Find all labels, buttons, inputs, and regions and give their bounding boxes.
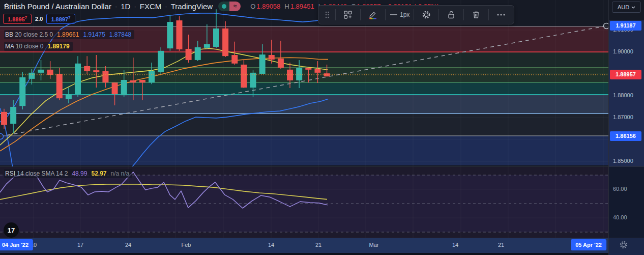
lock-button[interactable]: [441, 8, 462, 22]
time-tick: 17: [77, 242, 83, 248]
zone-teal: [0, 82, 609, 95]
date-range-label: 04 Jan '22: [0, 239, 33, 250]
price-tick: 1.88000: [613, 92, 633, 98]
title-separator: ·: [115, 3, 117, 10]
ellipsis-icon: [496, 13, 506, 16]
candle-body: [139, 80, 145, 82]
candle-body: [259, 54, 266, 74]
candle-body: [278, 59, 284, 68]
candle-body: [195, 47, 201, 60]
main-chart-pane[interactable]: [0, 0, 609, 166]
date-range-label: 05 Apr '22: [571, 239, 606, 250]
platform-label: TradingView: [171, 2, 213, 11]
lock-open-icon: [447, 10, 456, 19]
time-tick: Mar: [369, 242, 379, 248]
layout-template-button[interactable]: [337, 8, 359, 22]
marker-wave-icon[interactable]: ≈: [229, 2, 241, 11]
toolbar-drag-handle[interactable]: [320, 8, 334, 22]
candle-body: [269, 55, 275, 60]
time-tick: 21: [315, 242, 321, 248]
bb-upper-value: 1.91475: [83, 31, 105, 38]
time-axis[interactable]: 101724Feb1421Mar142104 Jan '2205 Apr '22: [0, 238, 644, 253]
candle-body: [231, 55, 238, 64]
candle-body: [287, 70, 293, 80]
line-sample-icon: [390, 12, 398, 17]
candle-body: [10, 107, 16, 124]
pencil-icon: [368, 10, 377, 19]
price-chips-row: 1.88957 2.0 1.88977: [3, 14, 75, 24]
ma-value: 1.89179: [47, 43, 69, 50]
candle-body: [84, 66, 90, 71]
legend-rsi[interactable]: RSI 14 close SMA 14 2 48.99 52.97 n/a n/…: [4, 169, 132, 178]
candle-body: [204, 44, 210, 48]
delete-button[interactable]: [465, 8, 487, 22]
price-scale[interactable]: AUD 1.910001.900001.880001.870001.860001…: [609, 0, 644, 255]
candle-body: [167, 22, 173, 48]
candle-body: [305, 68, 311, 70]
price-tick: 1.87000: [613, 114, 633, 120]
rsi-value: 48.99: [72, 170, 87, 177]
tradingview-logo[interactable]: 17: [4, 222, 19, 238]
exchange-label[interactable]: FXCM: [140, 2, 162, 11]
symbol-title[interactable]: British Pound / Australian Dollar: [4, 2, 111, 11]
drawing-toolbar: 1px: [318, 5, 514, 24]
candle-body: [158, 51, 164, 72]
candle-body: [324, 73, 330, 76]
candle-body: [296, 68, 302, 80]
zone-green-lower: [0, 68, 609, 82]
rsi-tick: 60.00: [613, 186, 627, 192]
trendline-anchor-start[interactable]: [0, 133, 4, 139]
chevron-down-icon: [631, 6, 635, 9]
drag-dots-icon: [325, 11, 330, 19]
bb-basis-value: 1.89661: [57, 31, 79, 38]
more-options-button[interactable]: [490, 8, 512, 22]
currency-label: AUD: [618, 4, 629, 10]
price-scale-label: 1.88957: [610, 70, 641, 79]
candle-body: [130, 80, 136, 82]
price-scale-label: 1.86156: [610, 131, 641, 141]
candle-body: [250, 73, 256, 88]
zone-green-upper: [0, 52, 609, 68]
candle-body: [28, 73, 35, 79]
zone-slate: [0, 95, 609, 114]
rsi-band-fill: [0, 175, 609, 232]
marker-dot-icon[interactable]: [218, 2, 229, 11]
candle-body: [176, 20, 182, 49]
candle-body: [186, 49, 192, 60]
candle-body: [314, 69, 320, 73]
time-tick: 21: [498, 242, 504, 248]
line-width-button[interactable]: 1px: [387, 8, 412, 22]
zone-navy: [0, 136, 609, 165]
time-tick: 14: [452, 242, 458, 248]
candle-body: [47, 70, 53, 75]
bb-lower-value: 1.87848: [109, 31, 131, 38]
interval-label[interactable]: 1D: [121, 2, 130, 11]
legend-bollinger-bands[interactable]: BB 20 close 2.5 0 1.89661 1.91475 1.8784…: [4, 30, 134, 39]
tradingview-app: British Pound / Australian Dollar · 1D ·…: [0, 0, 644, 255]
currency-selector[interactable]: AUD: [612, 2, 641, 13]
sell-price-chip[interactable]: 1.88957: [3, 14, 32, 24]
grid-plus-icon: [343, 10, 353, 19]
candle-body: [93, 70, 99, 72]
candle-body: [66, 94, 72, 99]
time-tick: Feb: [182, 242, 191, 248]
candle-body: [149, 71, 155, 82]
color-pencil-button[interactable]: [362, 8, 384, 22]
candle-body: [56, 74, 63, 98]
title-separator: ·: [165, 3, 167, 10]
rsi-tick: 40.00: [613, 214, 627, 220]
quantity-label: 2.0: [35, 16, 43, 22]
pane-separator[interactable]: [0, 166, 644, 167]
candle-body: [121, 80, 127, 95]
legend-moving-average[interactable]: MA 10 close 0 1.89179: [4, 42, 73, 51]
bottom-strip: [0, 253, 644, 255]
gear-icon: [619, 240, 628, 249]
axis-settings-button[interactable]: [619, 240, 629, 250]
candle-body: [38, 70, 44, 73]
time-tick: 14: [268, 242, 274, 248]
symbol-marker-toggle[interactable]: ≈: [218, 2, 241, 11]
settings-button[interactable]: [416, 8, 437, 22]
buy-price-chip[interactable]: 1.88977: [46, 14, 75, 24]
price-tick: 1.85000: [613, 158, 633, 164]
price-tick: 1.90000: [613, 48, 633, 54]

■ **What is required**
Wherever the string "Australian" appears in the entries above, return the line it appears on.

■ **Task result**
symbol-title[interactable]: British Pound / Australian Dollar: [4, 2, 111, 11]
tradingview-app: British Pound / Australian Dollar · 1D ·…: [0, 0, 644, 255]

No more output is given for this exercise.